Fanon’s critical race phenomenology is not without its critics, many of whom read Peau Noire’s back-to-back accounts of the black woman’s desire for a white lover and the black man’s desire for a white lover as misogynistic. According to these critiques, typically offered from a feminist point of view, the autobiography of Mayotte Capécia, a Martinican woman who seeks the love of a white man, any white man it seems, is treated by Fanon (who describes it as “cut-rate” and “ridiculous”) with far less respect than the novel by René Maran, which describes the story of Jean Veneuse, a black man who reluctantly falls in love with a white Frenchwoman and hesitates to marry her until he is urged to do so by her brother. Although Fanon is unequivocal in his statement that both of these discussions serve as examples of “alienated psyches,” white feminists who make this charge of misogyny point to his less sympathetic account of Capécia as evidence that he holds black women complicit in the devaluing of blackness. Where it is found at all in the work of black feminist writers, this allegation tends to be more tentative, and tends to be contextualized within a pluralist inventory of phenomenological approaches. Just as Fanon selects race as the founding category of phenomenology, a feminist phenomenology would focus on gender as a founding category. In this pluralist framework, Fanon’s attention to race at the expense of gender is arguably more explicable as a methodological choice than a deep-seated contempt for women.
3. Decolonization Theory
The political dimensions of negrification that call for decolonization receive fuller treatment in L’An Cinq, de la Révolution Algérienne and Les Damnés de la Terre. But Fanon does not simply diagnose the political symptoms of the worldview within which black men and women are dehumanized. He situates his diagnosis within an unambiguous ethical commitment to the equal right of every human being to have his or her human dignity recognized by others. This assertion, that all of us are entitled to moral consideration and that no one is dispensable, is the principled core of his decolonization theory, which continues to inspire scholars and activists dedicated to human rights and social justice.
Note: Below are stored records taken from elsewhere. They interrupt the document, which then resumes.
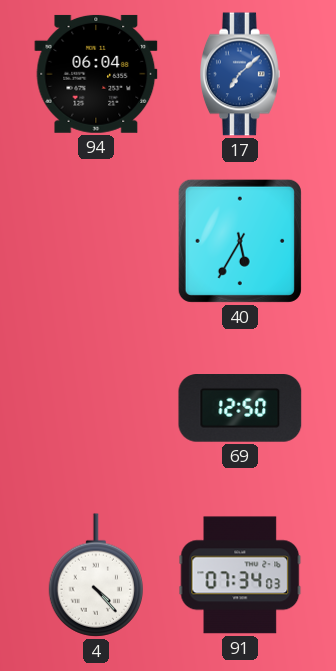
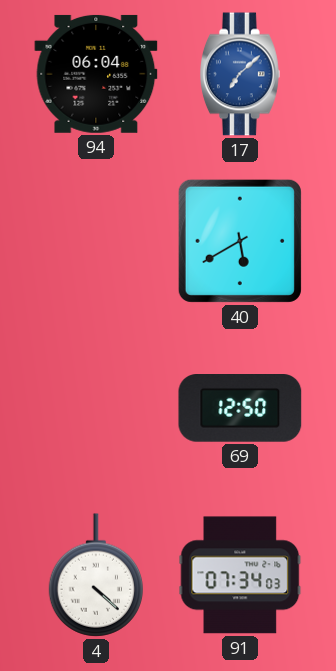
40: 5:35 -> 5:40
4: 4:23 -> 4:22
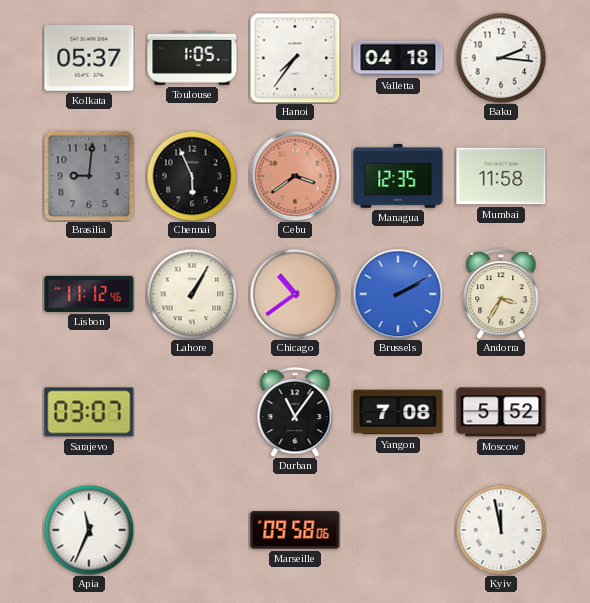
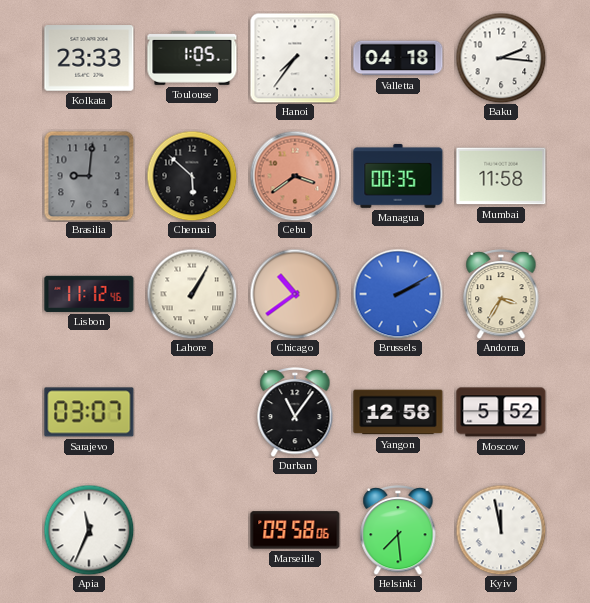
Kolkata: 05:37 -> 23:33
Chennai: 5:56 -> 5:52
Managua: 12:35 -> 00:35
Yangon: 7:08 -> 12:58
Helsinki: none -> 7:29
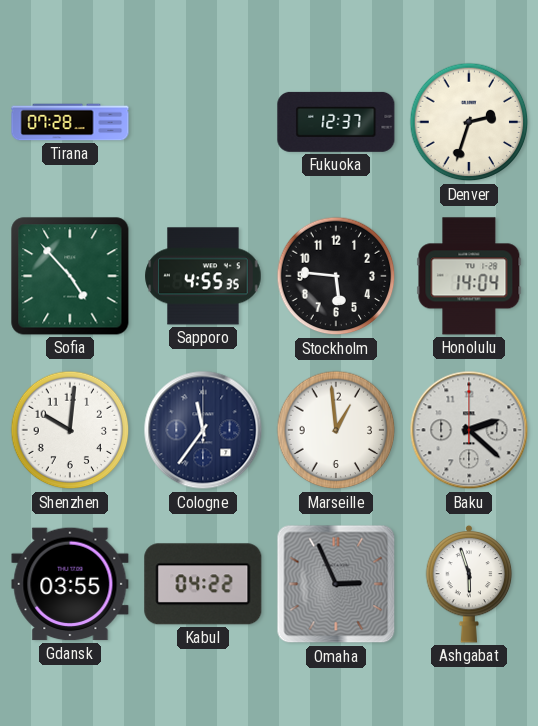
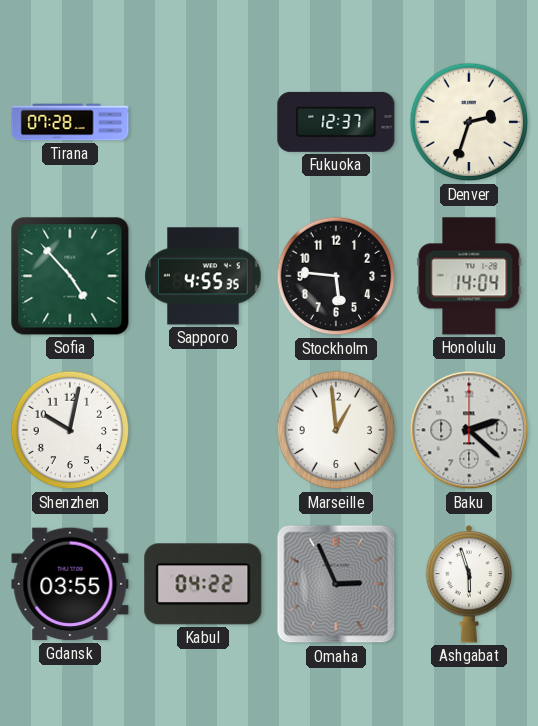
Shenzhen: 10:01 -> 10:02
Cologne: 11:36 -> none
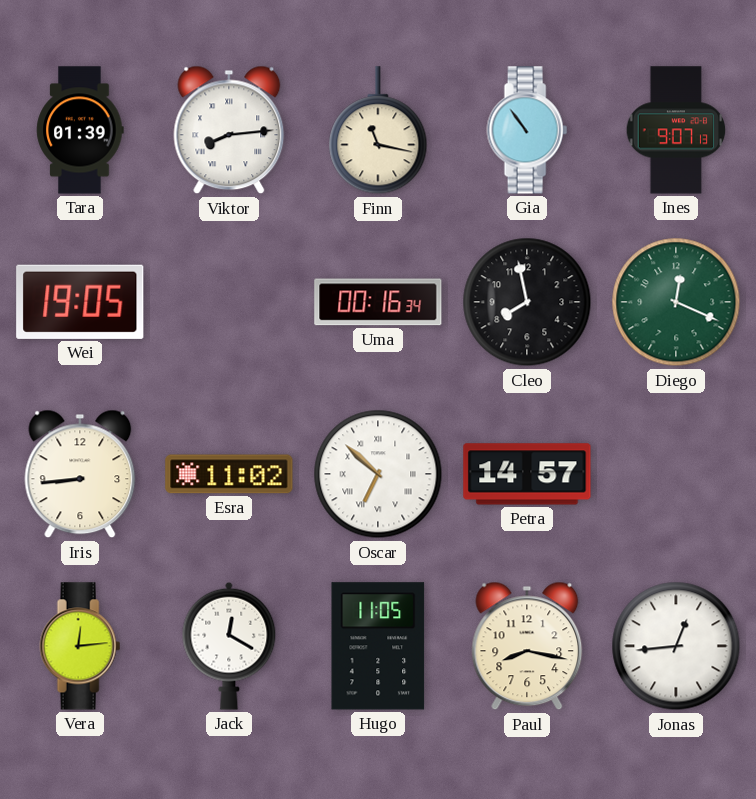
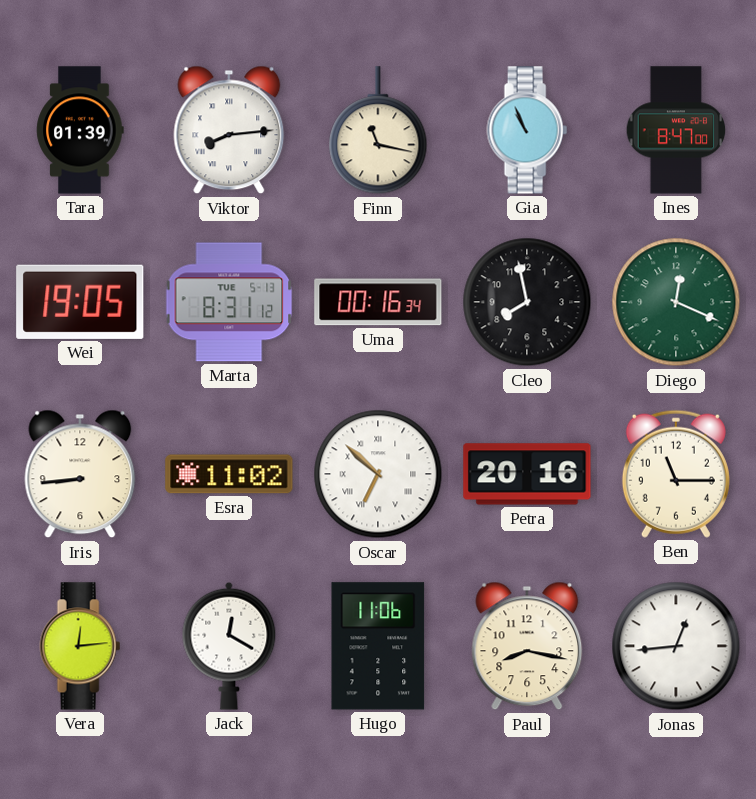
Gia: 10:54 -> 10:56
Ines: 9:07 -> 8:47
Marta: none -> 8:31
Petra: 14:57 -> 20:16
Ben: none -> 11:15
Hugo: 11:05 -> 11:06
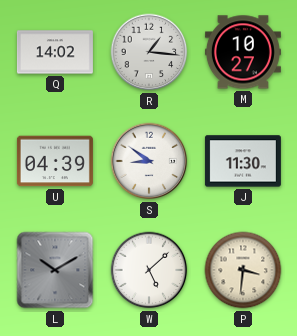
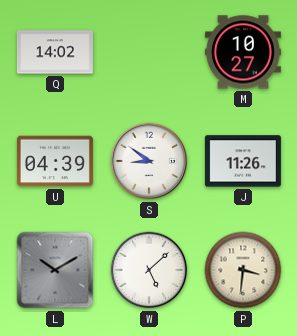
R: 1:16 -> none
J: 11:30 -> 11:26
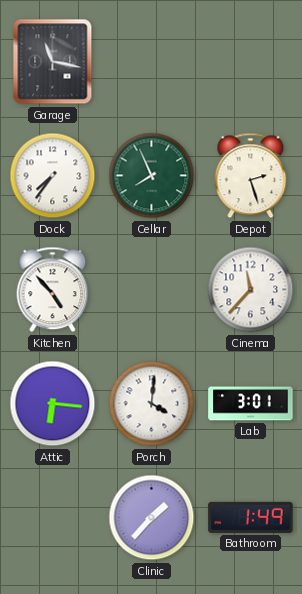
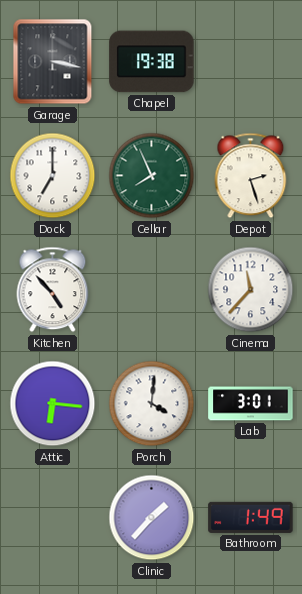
Garage: 11:17 -> 3:17
Chapel: none -> 19:38
Dock: 7:36 -> 7:00
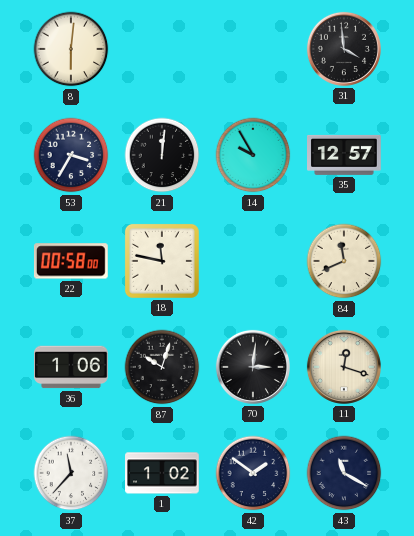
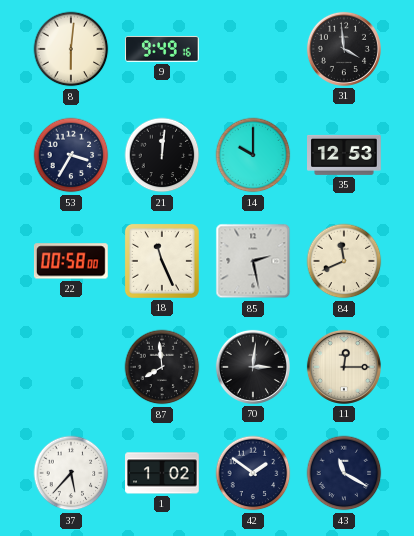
9: none -> 9:49
14: 9:55 -> 10:00
35: 12:57 -> 12:53
18: 11:47 -> 11:26
85: none -> 2:28
36: 1:06 -> none
87: 10:03 -> 7:59
11: 12:18 -> 12:15
37: 11:37 -> 5:37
As the French title suggests, L’An Cinq (published in English as A Dying Colonialism) is Fanon’s first-hand account of how the Algerian people mobilized themselves into a revolutionary fighting force and repelled the French colonial government. The lessons that other aspiring revolutionary movements can learn from Fanon’s presentation of the FLN’s strategies and tactics are embedded in their particular Algerian context, but nonetheless evidently adaptable. In addition to describing the FLN’s strategic adoption of French as the language of communication with its sympathetic civilian population, Fanon also traces the interplay of ideological and pragmatic choices they made about communications technology. Once the French started suppressing newspapers, the FLN had to rethink their standing boycott of radios, which they had previously denounced as the colonizer’s technology. This led to the creation of a nationalist radio station, the Voice of Fighting Algeria, that now challenged colonial propaganda with what Fanon described as “the first words of the nation.” Another of the fundamental challenges they issued to the colonial world of division and hierarchy was the radically inclusive statement the provisional government made that all people living in Algeria would be considered citizens of the new nation. This was a bold contestation of European imperialism on the model of Haiti’s first constitution (1805), which attempted to break down hierarchies of social privilege based on skin color by declaring that all Haitian citizens would be considered black. Both the Algerian and Haitian declarations are powerful decolonizing moves because they undermine the very Manichean structure that Fanon identifies as the foundation of the colonial world.
While L’An Cinq offers the kinds of insights one might hope for from a historical document, Les Damnés de la Terre is a more abstract analysis of colonialism and revolution. It has been described as a handbook for black revolution. The book ranges over the necessary role Fanon thinks violence must play in decolonization struggles, the false paths decolonizing nations take when they entrust their eventual freedom to negotiations between a native elite class and the formers colonizers instead of mobilizing the masses as a popular fighting force, the need to recreate a national culture through a revolutionary arts and literature movement, and an inventory of the psychiatric disorders that colonial repression unleashes. Part of its shocking quality, from a philosophical perspective, is alluded to in the preface that Jean-Paul Sartre wrote for the book: it speaks the language of philosophy and deploys the kind of Marxist and Hegelian arguments one might expect in a philosophy of liberation, but it does not speak to the West. It is Fanon conversing with, advising, his fellow Third-World revolutionaries.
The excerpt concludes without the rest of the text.